Dans une atmosphère enfumée, entre l’acteur à la haute silhouette impressionnante en costume et chapeau noir- une magnifique image… Et il va s’asseoir à côté de ses amis musiciens qui chantent les amours perdues, les trahisons, la pauvreté , l’érotisme, l’alcool, la drogue, l’exil… «Une atmosphère autant qu’un chant, écrivait Jacques Lacarrière dans L’Eté grec (1976), des visages silencieux et marqués, autant que des danses ou des cris, des odeurs mêlées de vin résiné, d’ouzo, de sciure fraîche sous les tables, de mégots refroidis. »

Simon Abkarian va, en une heure, nous raconter l’histoire de ce couple infernal: Hélène et Ménélas qu’on pourra aussi retrouver dans le second spectacle de la soirée.
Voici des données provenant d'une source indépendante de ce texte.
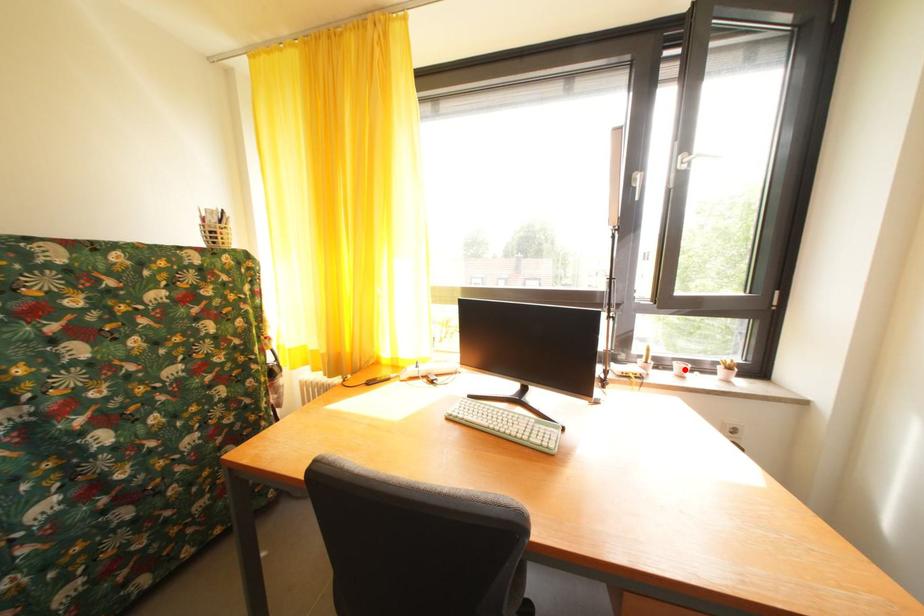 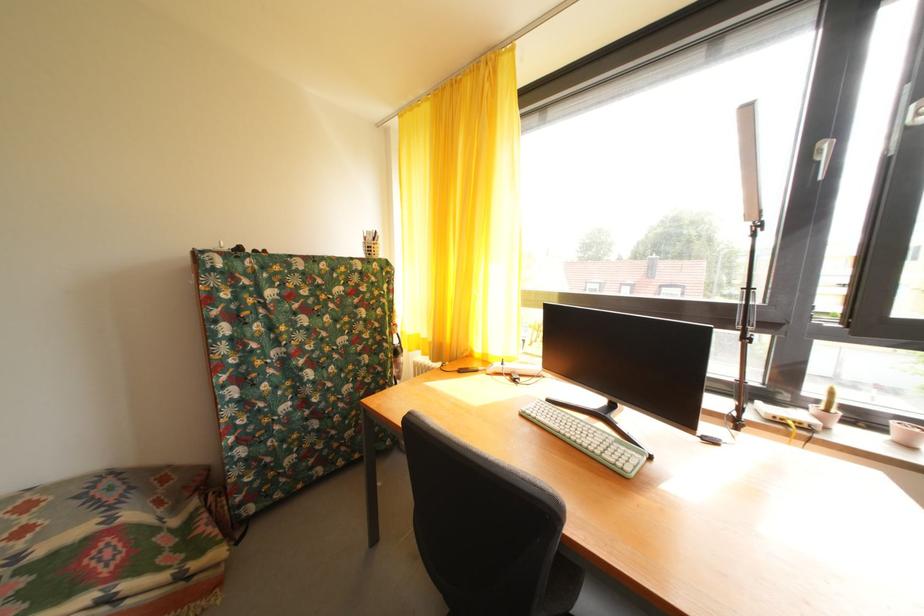 Find the pixel in the second image that matches the highlighted location in the first image.

(904, 430) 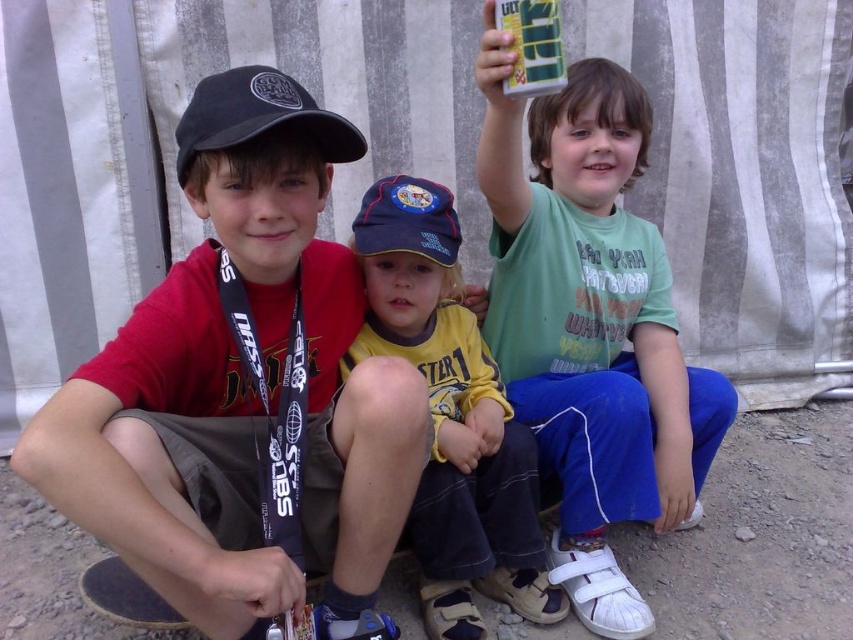 You are a photographer trying to capture the child on the left. The matte black cap at left and the black fabric baseball cap at left are both visible in the frame. Which one is positioned lower on the child?

The matte black cap at left is below the black fabric baseball cap at left, so the matte black cap at left is positioned lower on the child.

You are a photographer setting up for a group photo. You need to ensure that the green cotton shirt at center and the black fabric baseball cap at left are both in focus. Given that your camera can only focus on objects within a 25 inch range, will both subjects be in focus?

The distance between the green cotton shirt at center and the black fabric baseball cap at left is 25.21 inches. Since the camera can only focus within a 25 inch range, the subjects are slightly out of the focus range, so they may not both be in focus. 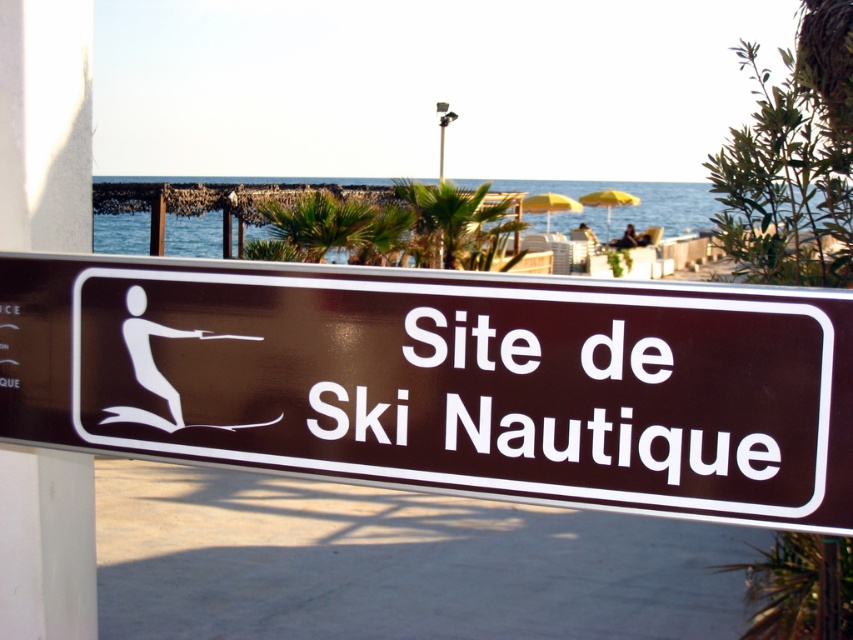 You are designing a new signboard and want to place a logo exactly at the center of the signboard. The current signboard has the white plastic text at center. Where should you place the logo to ensure it is centered?

The white plastic text at center is already positioned at the center of the signboard, so placing the logo there would center it as well.

You are designing a poster for a water sports event and want to ensure the white plastic text at center is more prominent than the green leafy palm tree at center. Based on the scene description, is this currently achievable? Explain why or why not.

The white plastic text at center has a smaller size compared to green leafy palm tree at center. Since the text is smaller, it is less prominent than the palm tree, making it currently not achievable to have the text more prominent without altering its size or the palm tree.

You are a delivery drone that needs to land on the light colored surface where the signboard is mounted. The landing zone must be free of any objects. Is the area around the white plastic text at center safe for landing?

The white plastic text at center is located at point (544, 403), so the area around it might still be clear of other objects. However, since the description only specifies the position of the text and not the surrounding area, it is uncertain if there are other objects nearby. Proceed with caution and visually inspect the area before landing. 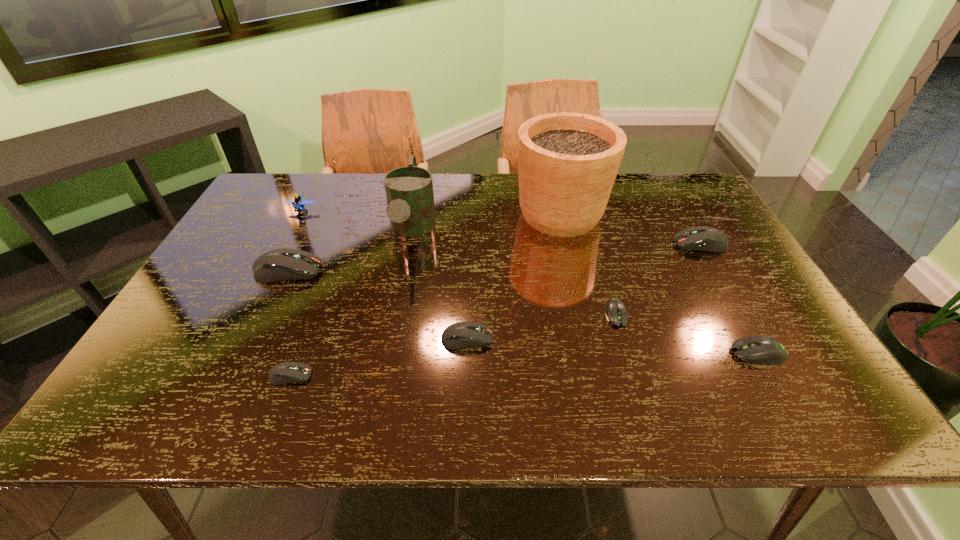 The width and height of the screenshot is (960, 540). I want to click on vacant area that lies between the third farthest dark computer equipment and the farthest computer mouse, so click(584, 292).

Image resolution: width=960 pixels, height=540 pixels. In order to click on the eighth closest object to the fifth nearest computer mouse in this screenshot , I will do `click(765, 350)`.

Locate which object is the closest to the second farthest dark computer equipment. Please provide its 2D coordinates. Your answer should be formatted as a tuple, i.e. [(x, y)], where the tuple contains the x and y coordinates of a point satisfying the conditions above.

[(409, 190)]

Find the location of `computer mouse object that ranks as the second closest to the nearest object`. computer mouse object that ranks as the second closest to the nearest object is located at coordinates (460, 335).

Choose which computer mouse is the third nearest neighbor to the farthest computer mouse. Please provide its 2D coordinates. Your answer should be formatted as a tuple, i.e. [(x, y)], where the tuple contains the x and y coordinates of a point satisfying the conditions above.

[(460, 335)]

Point out which dark computer equipment is positioned as the fourth nearest to the sixth object from right to left. Please provide its 2D coordinates. Your answer should be formatted as a tuple, i.e. [(x, y)], where the tuple contains the x and y coordinates of a point satisfying the conditions above.

[(703, 238)]

Point out which dark computer equipment is positioned as the nearest to the tallest computer mouse. Please provide its 2D coordinates. Your answer should be formatted as a tuple, i.e. [(x, y)], where the tuple contains the x and y coordinates of a point satisfying the conditions above.

[(286, 372)]

Identify the location of free space that satisfies the following two spatial constraints: 1. with the spout on the green watering can; 2. on the button of the second farthest computer mouse. (404, 271).

Image resolution: width=960 pixels, height=540 pixels. Find the location of `vacant space that satisfies the following two spatial constraints: 1. on the button of the third smallest dark computer equipment; 2. on the wheel side of the smaller gray computer mouse`. vacant space that satisfies the following two spatial constraints: 1. on the button of the third smallest dark computer equipment; 2. on the wheel side of the smaller gray computer mouse is located at coordinates (741, 314).

Where is `free space that satisfies the following two spatial constraints: 1. on the wheel side of the farther gray computer mouse; 2. on the button of the nearest computer mouse`? free space that satisfies the following two spatial constraints: 1. on the wheel side of the farther gray computer mouse; 2. on the button of the nearest computer mouse is located at coordinates (635, 376). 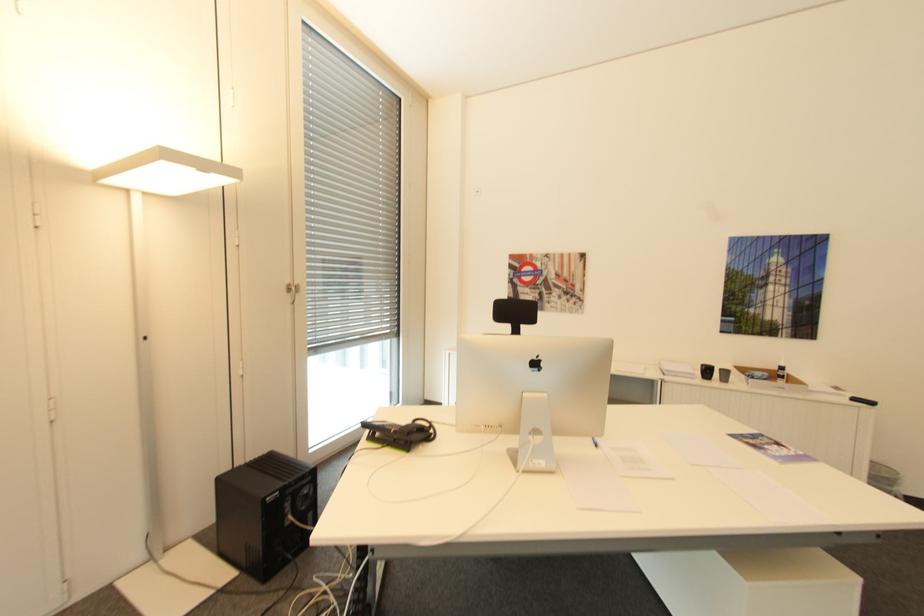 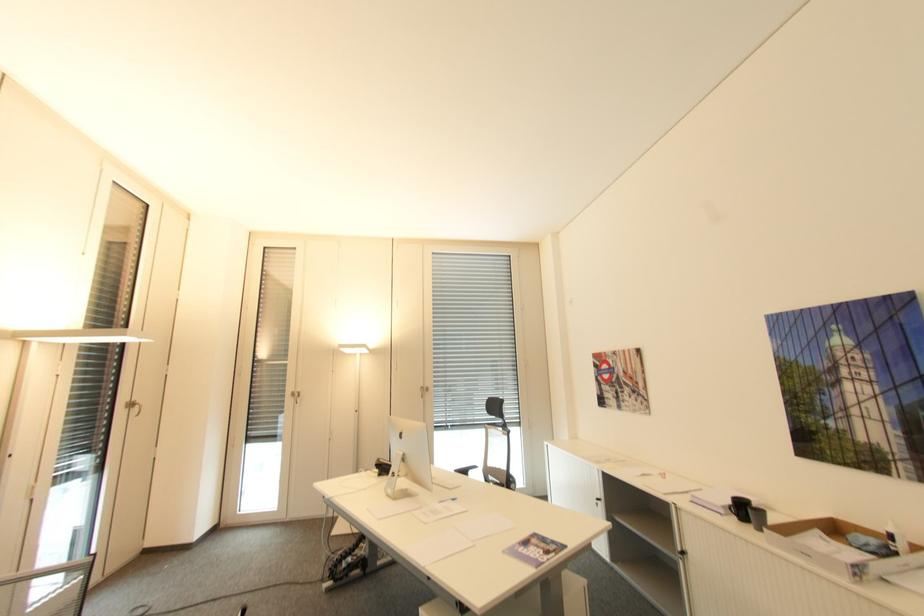 Find the pixel in the second image that matches (x=730, y=371) in the first image.

(766, 513) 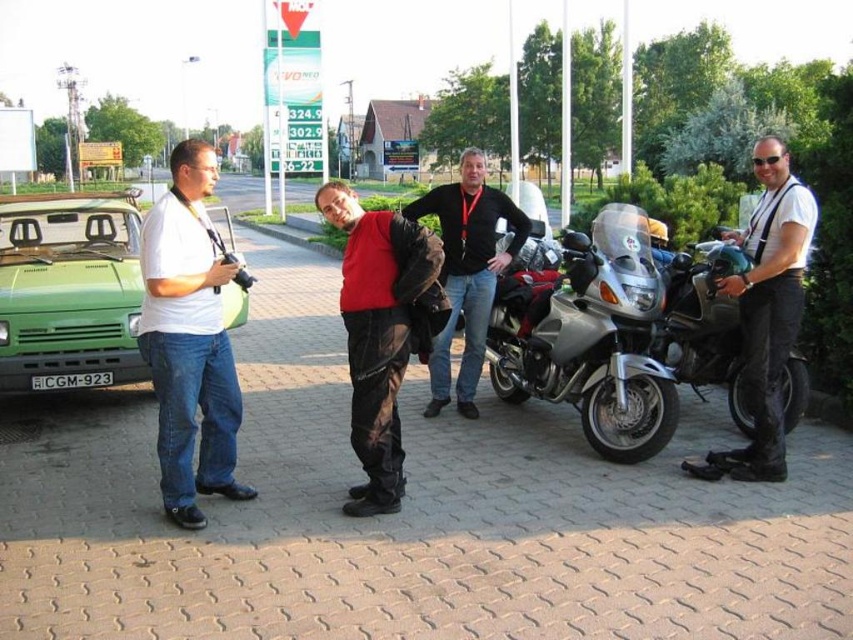 You are a photographer trying to capture a photo of the scene. You want to ensure that both the point at (28, 257) and the point at (370, 273) are in focus. Which point should you focus on first to ensure the other is also in focus?

You should focus on the point at (370, 273) first because it is farther from the camera than the point at (28, 257). By focusing on the farther point, the closer point will also be within the depth of field, ensuring both are in focus.

You are a delivery person who needs to place a small package between the red matte jacket at center and the black plastic license plate at center. The package requires a minimum of 2 meters of space. Can you fit it there?

The distance between the red matte jacket at center and the black plastic license plate at center is 3.09 meters, which is more than the required 2 meters. Yes, the package can be placed there.

You are a photographer trying to capture a photo of the red matte jacket at center and the black plastic license plate at center. Which object should you focus on first if you want to ensure both are in sharp focus?

The red matte jacket at center is above the black plastic license plate at center. Since they are at different heights, you should focus on the red matte jacket at center first to ensure depth of field captures both.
Son texte a des fulgurances poétiques indéniables: «Depuis que tu es partie notre lit est un tombeau qui se refuse à moi./Tout réconfort m’est devenu étranger.-  Je comprends maintenant l’Exil que chantent les bardes venus de la lointaine Ionie, je comprends l’amertume du pain et du vin quand on est l’étranger.  Je comprends que je suis mort à la joie. –  La nuit et moi, nous nous traînons dans le palais que tu as déserté. -Les statues aux belles formes se sont figées.-  Les chansons se sont tues. –  Les miroirs se sont éteints. -Aphrodite toute entière s’est enfuie. -Dans ton sillage, mes yeux se sont repus de sel.-  Les portes, les fenêtres crient « Hélène ! Hélène !» -Le vent me gifle, me claque au visage, l’écho de ton nom désormais atrophié.  «Haine! Haine!».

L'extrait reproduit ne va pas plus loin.